Filesystem Metadata in HDFS

In HDFS, the NameNode’s primary responsibility is storing the HDFS namespace. The directory tree, file permissions, and the mapping of files to block IDs. It’s important that this metadata (and all changes to it) are safely persisted to stable storage for fault tolerance.

This filesystem metadata is stored in two different constructs: the fsimage and the edit log.

The fsimage is a file that represents a point-in-time snapshot of the filesystem’s metadata. However, while the fsimage file format is very efficient to read, it’s unsuitable for making small incremental updates like renaming a single file. Thus, rather than writing a new fsimage every time the namespace is modified, the NameNode instead records the modifying operation in the edit log for durability. This way, if the NameNode crashes, it can restore its state by first loading the fsimage then replaying all the operations (also called edits or transactions) in the edit log to catch up to the most recent state of the namesystem.

The edit log comprises a series of files, called edit log segments, that together represent all the namesystem modifications made since the creation of the fsimage.

As an aside, this pattern of using a log for incremental changes on top of another storage format is quite common for traditional filesystems. Log-structured filesystems take this to an extreme and use just a log for persisting data, but more common journaling filesystems like EXT3, EXT4, and XFS support writing changes to a journal before applying them to their final locations on disk.

Why is Checkpointing?

A typical edit ranges from 10s to 100s of bytes, but over time enough edits can accumulate to become unwieldy. A couple of problems can arise from these large edit logs. In extreme cases, it can fill up all the available disk capacity on a node, but more subtly, a large edit log can substantially delay NameNode startup as the NameNode reapplies all the edits. This is where checkpointing comes in.

Checkpointing is a process that takes an fsimage and edit log and compacts them into a new fsimage. This way, instead of replaying a potentially unbounded edit log, the NameNode can load the final in-memory state directly from the fsimage. This is a far more efficient operation and reduces NameNode startup time.

However, creating a new fsimage is an I/O- and CPU-intensive operation, sometimes taking minutes to perform. During a checkpoint, the namesystem also needs to restrict concurrent access from other users. So, rather than pausing the active NameNode to perform a checkpoint, HDFS defers it to either the SecondaryNameNode or Standby NameNode, depending on whether NameNode high-availability is configured. The mechanics of checkpointing differs depending on if NameNode high-availability is configured; we’ll cover both.

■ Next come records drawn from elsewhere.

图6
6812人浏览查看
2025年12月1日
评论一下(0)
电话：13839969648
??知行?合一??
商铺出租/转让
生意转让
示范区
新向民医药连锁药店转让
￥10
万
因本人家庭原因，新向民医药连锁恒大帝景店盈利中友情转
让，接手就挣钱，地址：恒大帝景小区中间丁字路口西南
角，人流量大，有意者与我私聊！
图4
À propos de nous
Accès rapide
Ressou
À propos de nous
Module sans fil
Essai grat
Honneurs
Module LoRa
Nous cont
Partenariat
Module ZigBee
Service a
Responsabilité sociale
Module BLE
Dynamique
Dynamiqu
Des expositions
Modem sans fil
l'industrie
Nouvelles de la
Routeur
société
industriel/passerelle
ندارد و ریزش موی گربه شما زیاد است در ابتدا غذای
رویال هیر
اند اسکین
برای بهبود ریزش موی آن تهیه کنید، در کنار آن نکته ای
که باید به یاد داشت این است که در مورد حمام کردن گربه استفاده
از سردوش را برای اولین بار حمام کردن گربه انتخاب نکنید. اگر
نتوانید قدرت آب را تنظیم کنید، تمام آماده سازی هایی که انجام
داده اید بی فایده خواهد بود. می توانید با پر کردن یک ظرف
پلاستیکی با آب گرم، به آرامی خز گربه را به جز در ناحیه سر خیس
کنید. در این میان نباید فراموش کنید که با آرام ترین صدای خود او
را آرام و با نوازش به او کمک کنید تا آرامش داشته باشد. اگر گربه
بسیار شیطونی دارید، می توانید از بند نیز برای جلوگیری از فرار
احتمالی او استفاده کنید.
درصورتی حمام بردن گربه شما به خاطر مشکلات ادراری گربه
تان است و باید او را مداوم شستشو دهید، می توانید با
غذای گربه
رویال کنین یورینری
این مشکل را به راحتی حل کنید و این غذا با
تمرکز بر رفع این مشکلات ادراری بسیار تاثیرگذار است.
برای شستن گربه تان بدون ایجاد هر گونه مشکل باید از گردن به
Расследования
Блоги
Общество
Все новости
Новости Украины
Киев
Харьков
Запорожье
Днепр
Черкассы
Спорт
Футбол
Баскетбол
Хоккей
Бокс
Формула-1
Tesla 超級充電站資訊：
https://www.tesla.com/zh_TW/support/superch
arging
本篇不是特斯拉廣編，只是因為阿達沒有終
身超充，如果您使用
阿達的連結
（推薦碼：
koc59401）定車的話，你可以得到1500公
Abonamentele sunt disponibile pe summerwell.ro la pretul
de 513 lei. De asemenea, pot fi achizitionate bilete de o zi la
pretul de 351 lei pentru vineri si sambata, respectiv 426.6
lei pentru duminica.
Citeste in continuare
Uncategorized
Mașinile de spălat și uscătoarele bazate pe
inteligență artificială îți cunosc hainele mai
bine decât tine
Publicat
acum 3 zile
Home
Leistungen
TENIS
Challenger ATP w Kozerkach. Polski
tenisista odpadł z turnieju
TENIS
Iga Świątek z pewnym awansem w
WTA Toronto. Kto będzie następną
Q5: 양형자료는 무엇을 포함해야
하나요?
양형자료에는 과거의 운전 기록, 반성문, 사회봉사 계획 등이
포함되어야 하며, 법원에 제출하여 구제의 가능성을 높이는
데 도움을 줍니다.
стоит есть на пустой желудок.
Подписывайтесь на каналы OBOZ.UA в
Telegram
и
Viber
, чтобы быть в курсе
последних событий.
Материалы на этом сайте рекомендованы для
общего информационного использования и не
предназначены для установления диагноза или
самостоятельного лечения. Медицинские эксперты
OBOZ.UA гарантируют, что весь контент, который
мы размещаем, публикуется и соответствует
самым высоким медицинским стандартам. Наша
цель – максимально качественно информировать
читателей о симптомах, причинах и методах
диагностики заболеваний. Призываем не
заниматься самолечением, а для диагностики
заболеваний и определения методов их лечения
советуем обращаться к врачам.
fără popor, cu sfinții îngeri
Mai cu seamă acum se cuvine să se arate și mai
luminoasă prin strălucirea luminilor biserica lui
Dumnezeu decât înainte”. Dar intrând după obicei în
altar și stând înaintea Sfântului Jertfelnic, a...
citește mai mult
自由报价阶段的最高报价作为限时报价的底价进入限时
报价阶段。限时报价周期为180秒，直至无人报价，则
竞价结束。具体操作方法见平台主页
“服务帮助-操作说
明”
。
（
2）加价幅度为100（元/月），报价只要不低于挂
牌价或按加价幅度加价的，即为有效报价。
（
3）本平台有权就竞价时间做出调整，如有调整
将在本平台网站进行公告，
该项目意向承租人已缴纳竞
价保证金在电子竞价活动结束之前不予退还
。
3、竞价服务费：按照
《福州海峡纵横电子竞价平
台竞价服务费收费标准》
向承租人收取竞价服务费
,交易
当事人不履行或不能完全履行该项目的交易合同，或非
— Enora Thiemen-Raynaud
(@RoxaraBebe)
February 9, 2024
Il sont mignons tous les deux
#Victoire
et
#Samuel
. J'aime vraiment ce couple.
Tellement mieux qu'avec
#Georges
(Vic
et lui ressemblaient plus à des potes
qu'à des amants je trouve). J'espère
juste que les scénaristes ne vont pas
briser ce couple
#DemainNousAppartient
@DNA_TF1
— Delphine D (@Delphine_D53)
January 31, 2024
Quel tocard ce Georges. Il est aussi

How to config HDFS Checkpointing

Hadoop HDFS Checkpointing is triggered by one of two conditions:

dfs.namenode.checkpoint.period

Time has elapsed since the last checkpoint

dfs.namenode.checkpoint.txns

Number of new edit log transactions since last checkpoint

dfs.namenode.checkpoint.check.period

The checkpointing node periodically checks if either of these conditions are met, and if so, kicks off the checkpointing process.

Operational Concerns

The biggest operational concern related to checkpointing is when it fails to happen. We’ve seen scenarios where NameNodes accumulated hundreds of GBs of edit logs, and no one noticed until the disks filled completely and crashed the Namenode. When this happens, there’s not much to do besides restart the NameNode and wait for it to replay all the edits. So, some monitoring may needed

Checkpointing is a very I/O and network intensive operation and can affect client performance. This is especially true on a large cluster with millions of files and a multi-GB fsimage, since copying a new fsimage to the NameNode can eat up all available bandwidth. Adjust the following properties if needed.

The transfer speed and timeout:

dfs.image.transfer.bandwidthPerSec. 
dfs.image.transfer.timeout